Approfondimento: la figura della donna nel Rinascimento
- Nelle grandi città come Firenze e Venezia si diffusero circoli sociali, alcuni dei quali guidati da donne di grandi famiglie. Un esempio di questo tipo di dame fu Lucrezia Tornabuoni, madre di Lorenzo de’ Medici, una donna molto colta e rispettata che circondò suo figlio di artisti e pensatori. Tuttavia, a prescindere dalla classe sociale o dall’istruzione, vi era un problema trasversale che, per molte donne, era uno dei maggiori ostacoli da affrontare nella vita, ossia la dote, il denaro e i beni che la famiglia avrebbe dovuto apportare per le nozze della figlia. Nella specie, la dote era il complesso dei beni che la famiglia della donna portava al marito come “mantenimento” della moglie; veniva elargita dal padre o, nel caso in cui questi fosse morto, dai fratelli. Apportare una buona dote era quasi essenziale perché il matrimonio andasse a buon fine; infatti, era molto raro che una donna senza dote riuscisse a sposarsi, dal momento che per la maggior parte di loro era difficile trovare un lavoro con il quale guadagnare abbastanza da mantenersi. Di conseguenza, le donne passavano a dipendere economicamente dal marito. Le famiglie che non potevano permettersi la dote, spesso sceglievano di mandarle in convento, poiché l’istituzione forniva loro cibo e un tetto. L’alternativa era che le figlie iniziassero a lavorare in tenera età per procurarsi la propria dote, soprattutto nel servizio domestico di famiglie benestanti. Le difficoltà si accentuarono nelle campagne, provocando una vera e propria migrazione femminile verso le città.
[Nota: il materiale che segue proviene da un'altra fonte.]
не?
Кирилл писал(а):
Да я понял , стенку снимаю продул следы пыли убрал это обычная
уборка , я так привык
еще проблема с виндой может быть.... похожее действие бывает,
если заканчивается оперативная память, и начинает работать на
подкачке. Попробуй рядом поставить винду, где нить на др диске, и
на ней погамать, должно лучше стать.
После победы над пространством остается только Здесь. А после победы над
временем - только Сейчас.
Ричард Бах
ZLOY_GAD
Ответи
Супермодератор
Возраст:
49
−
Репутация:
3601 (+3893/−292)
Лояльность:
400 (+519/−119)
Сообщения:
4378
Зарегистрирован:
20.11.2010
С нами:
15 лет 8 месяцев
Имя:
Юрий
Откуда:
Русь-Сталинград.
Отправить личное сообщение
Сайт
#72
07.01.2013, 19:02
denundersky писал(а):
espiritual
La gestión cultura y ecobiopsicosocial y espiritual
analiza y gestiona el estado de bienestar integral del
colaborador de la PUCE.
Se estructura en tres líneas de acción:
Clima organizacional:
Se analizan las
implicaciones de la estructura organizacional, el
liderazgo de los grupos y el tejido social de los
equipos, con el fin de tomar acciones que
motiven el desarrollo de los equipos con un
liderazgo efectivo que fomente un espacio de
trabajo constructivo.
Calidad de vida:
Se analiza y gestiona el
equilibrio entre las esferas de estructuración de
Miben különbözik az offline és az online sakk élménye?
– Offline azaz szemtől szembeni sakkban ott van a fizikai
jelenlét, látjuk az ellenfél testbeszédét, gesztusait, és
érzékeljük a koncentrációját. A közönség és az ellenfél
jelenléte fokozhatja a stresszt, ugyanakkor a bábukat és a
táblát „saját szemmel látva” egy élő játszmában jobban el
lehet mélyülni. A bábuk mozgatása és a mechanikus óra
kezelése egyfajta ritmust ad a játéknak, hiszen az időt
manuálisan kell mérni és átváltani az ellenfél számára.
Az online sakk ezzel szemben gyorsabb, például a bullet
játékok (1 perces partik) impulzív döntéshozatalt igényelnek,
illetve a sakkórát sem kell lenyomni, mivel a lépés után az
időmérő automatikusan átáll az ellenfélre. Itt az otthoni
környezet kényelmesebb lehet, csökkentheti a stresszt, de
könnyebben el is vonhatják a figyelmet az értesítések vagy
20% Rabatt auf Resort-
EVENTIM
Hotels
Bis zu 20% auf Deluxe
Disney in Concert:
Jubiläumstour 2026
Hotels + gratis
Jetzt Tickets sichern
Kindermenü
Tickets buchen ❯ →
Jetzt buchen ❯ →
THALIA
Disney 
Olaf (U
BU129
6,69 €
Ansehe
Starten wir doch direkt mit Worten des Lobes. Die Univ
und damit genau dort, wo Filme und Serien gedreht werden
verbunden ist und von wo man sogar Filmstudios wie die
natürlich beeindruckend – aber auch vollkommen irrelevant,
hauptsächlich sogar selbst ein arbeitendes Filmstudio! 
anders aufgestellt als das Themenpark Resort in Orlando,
Approfondimento: la figura della donna nel Rinascimento
- Durante tutto il Rinascimento, le donne lottarono per farsi strada da sole in una società che le trattava, nella migliore delle ipotesi, con paterna condiscendenza. Le artiste, in particolare, avevano prospettive migliori poiché potevano guadagnarsi da vivere con il loro lavoro e nel XVI secolo iniziarono ad essere più accettate, sebbene rimanessero una minoranza. Le cortigiane, donne altamente istruite che si circondavano di artisti, intellettuali e scienziati, erano finanziariamente indipendenti, anche se disapprovate. Il periodo rinascimentale, tuttavia, non riuscì a distruggere secoli di pregiudizi contro le donne: poche potevano vivere una vita indipendente o esercitare un certo grado di autorità nella propria casa. Un chiaro esempio fu Vittoria Colonna, marchesa di Pescara e poetessa; una donna di grande cultura che coltivò la sua passione per l’arte e si circondò dei migliori artisti e intellettuali del suo tempo, tra cui Michelangelo.